2. The anatomy of modern data centers

The following “stacks” represent the hardware currently being deployed to these ends. Traditionally, data centers rely on a 2N redundancy scheme (meaning the facility has two completely independent power systems so that if one fails entirely, the other is not only dispatchable, but already running and capable of handling the full load on its own). The “BYOP” era elevates what were once backup components of setups to primary use.

Stack 1: Diesel gensets

A diesel genset is a coupled package of a compression ignition engine and an alternator that produces AC power on demand. In a traditional data center architecture, these units sit downstream of the utility feed as the last resort source, synchronized via paralleling switchgear to share the load during a grid failure. In dense corridors like Northern Virginia, the expected operating envelope is changing, with approximately 4,000 generators now permitted to run up to 500 hours per year for testing and reliability events. During an outage, the critical IT load rides on uninterruptible power supply (UPS) batteries for several minutes while the generators start, reach rated speed, and stabilize voltage. Once stabilized, automatic transfer switches move the load to the generator-backed buswork to maintain continuous uptime. However, this concentration creates significant localized air quality issues, as diesel exhaust contains nitrogen oxides, benzene, and arsenic. A single 1.3 million-square-foot facility in Wisconsin, for example, is permitted to emit nearly 90,000 tons of CO2e, primarily from these testing and emergency cycles. Consequently, while diesel remains the industry standard for reliability, its cumulative environmental footprint is increasingly coming under regulatory scrutiny.

Stack 2: Gas microgrids

A gas microgrid is a behind-the-meter power plant composed of multiple natural gas prime movers, such as reciprocating engines or aeroderivative turbines, orchestrated by a sophisticated microgrid controller. This controller acts as the system's brain, managing voltage and frequency locally to enable islanding, where the data center operates independently of the utility grid. Cleanview’s research indicates that roughly three-quarters of the identified behind-the-meter equipment, totaling 23 GW, is now natural-gas-powered. Developers favor this stack because gas infrastructure is often more readily available than high-voltage grid interconnections, offering a more predictable energization timeline. Mechanically, these systems use modular engine blocks that can be scaled in increments of capital expenditure as the data center's power demand grows. While these microgrids offer a plausible path to rapid deployment, they tether the digital economy to fossil-fuel infrastructure in the long term. The trade-off for schedule certainty is a complex web of air permitting and pipeline constraints that can become a secondary bottleneck.
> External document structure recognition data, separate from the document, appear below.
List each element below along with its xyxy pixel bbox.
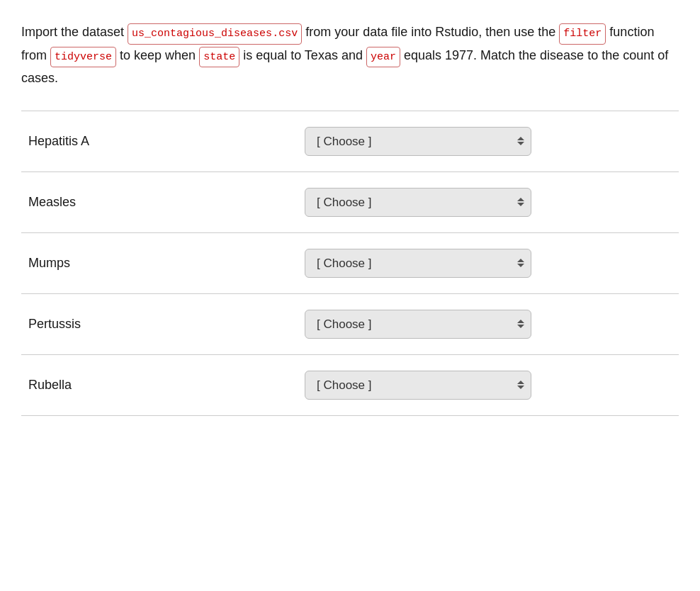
intro-text-after-state: is equal to Texas and bbox=[239, 48, 366, 62]
select-cell-measles: [ Choose ] 12342567389045125678 bbox=[298, 171, 679, 232]
pertussis-select[interactable]: [ Choose ] 12342567389045125678 bbox=[305, 310, 531, 339]
disease-match-table: Hepatitis A [ Choose ] 12342567389045125… bbox=[21, 111, 679, 416]
hepatitis-a-select[interactable]: [ Choose ] 12342567389045125678 bbox=[305, 127, 531, 156]
state-code: state bbox=[199, 47, 239, 68]
select-wrapper-hepatitis-a: [ Choose ] 12342567389045125678 bbox=[305, 127, 531, 156]
filter-code: filter bbox=[559, 23, 606, 45]
measles-select[interactable]: [ Choose ] 12342567389045125678 bbox=[305, 188, 531, 217]
intro-text-after-tidyverse: to keep when bbox=[116, 48, 199, 62]
year-code: year bbox=[366, 47, 400, 68]
disease-label-mumps: Mumps bbox=[21, 232, 298, 293]
dataset-code: us_contagious_diseases.csv bbox=[128, 23, 302, 45]
rubella-select[interactable]: [ Choose ] 12342567389045125678 bbox=[305, 371, 531, 400]
intro-text-before-dataset: Import the dataset bbox=[21, 25, 128, 39]
tidyverse-code: tidyverse bbox=[50, 47, 116, 68]
mumps-select[interactable]: [ Choose ] 12342567389045125678 bbox=[305, 249, 531, 278]
table-row: Measles [ Choose ] 12342567389045125678 bbox=[21, 171, 679, 232]
disease-label-hepatitis-a: Hepatitis A bbox=[21, 111, 298, 172]
select-wrapper-mumps: [ Choose ] 12342567389045125678 bbox=[305, 249, 531, 278]
intro-paragraph: Import the dataset us_contagious_disease… bbox=[21, 21, 679, 89]
disease-label-measles: Measles bbox=[21, 171, 298, 232]
select-wrapper-rubella: [ Choose ] 12342567389045125678 bbox=[305, 371, 531, 400]
select-cell-rubella: [ Choose ] 12342567389045125678 bbox=[298, 354, 679, 415]
table-row: Pertussis [ Choose ] 1234256738904512567… bbox=[21, 293, 679, 354]
table-row: Mumps [ Choose ] 12342567389045125678 bbox=[21, 232, 679, 293]
select-wrapper-measles: [ Choose ] 12342567389045125678 bbox=[305, 188, 531, 217]
disease-label-pertussis: Pertussis bbox=[21, 293, 298, 354]
select-cell-mumps: [ Choose ] 12342567389045125678 bbox=[298, 232, 679, 293]
table-row: Hepatitis A [ Choose ] 12342567389045125… bbox=[21, 111, 679, 172]
disease-label-rubella: Rubella bbox=[21, 354, 298, 415]
select-cell-hepatitis-a: [ Choose ] 12342567389045125678 bbox=[298, 111, 679, 172]
table-row: Rubella [ Choose ] 12342567389045125678 bbox=[21, 354, 679, 415]
select-cell-pertussis: [ Choose ] 12342567389045125678 bbox=[298, 293, 679, 354]
select-wrapper-pertussis: [ Choose ] 12342567389045125678 bbox=[305, 310, 531, 339]
intro-text-after-dataset: from your data file into Rstudio, then u… bbox=[302, 25, 559, 39]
Stack 3: Private gas plants

For the largest hyperscale campuses, developers are bypassing modular solutions in favor of utility-scale, on-site gas-fired power plants. These facilities often use heavy-duty gas turbines or combined-cycle configurations to deliver hundreds of megawatts of dedicated baseload power. By building their own behind-the-meter plants, developers reduce the financial risk associated with multi-year utility interconnection delays. These projects are most prevalent in regions with high natural gas production and regulatory environments that favor rapid industrial development. However, these plants are land-intensive and require significant infrastructure, including dedicated high-pressure gas pipelines and cooling water systems. They also require rigorous permitting for noise and air emissions, as they essentially function as private utilities. While they provide the ultimate level of power independence, they represent a massive, long-term commitment to carbon-intensive generation.

Stack 4: Fuel cells

Fuel cells generate electricity through an electrochemical reaction between a fuel, typically natural gas or hydrogen, and an oxidant, rather than through combustion. In current data center deployments, these systems usually utilize Solid Oxide Fuel Cell technology, which can run on the existing natural gas grid while being hydrogen-ready for the future. They offer a quieter profile and a cleaner local plume compared to reciprocating engines, making them easier to permit in noise-sensitive areas. However, their current economic viability depends almost entirely on natural gas, meaning they are not yet a truly carbon-free solution. The modular nature of fuel cell energy servers allows developers to add capacity in small increments, matching the phased build-out of server halls. Despite the forward-looking narrative of a hydrogen economy, the high capital costs and reliance on fossil fuels remain significant hurdles. For now, they serve as a premium, lower-emission bridge for developers facing intense community or regulatory pressure.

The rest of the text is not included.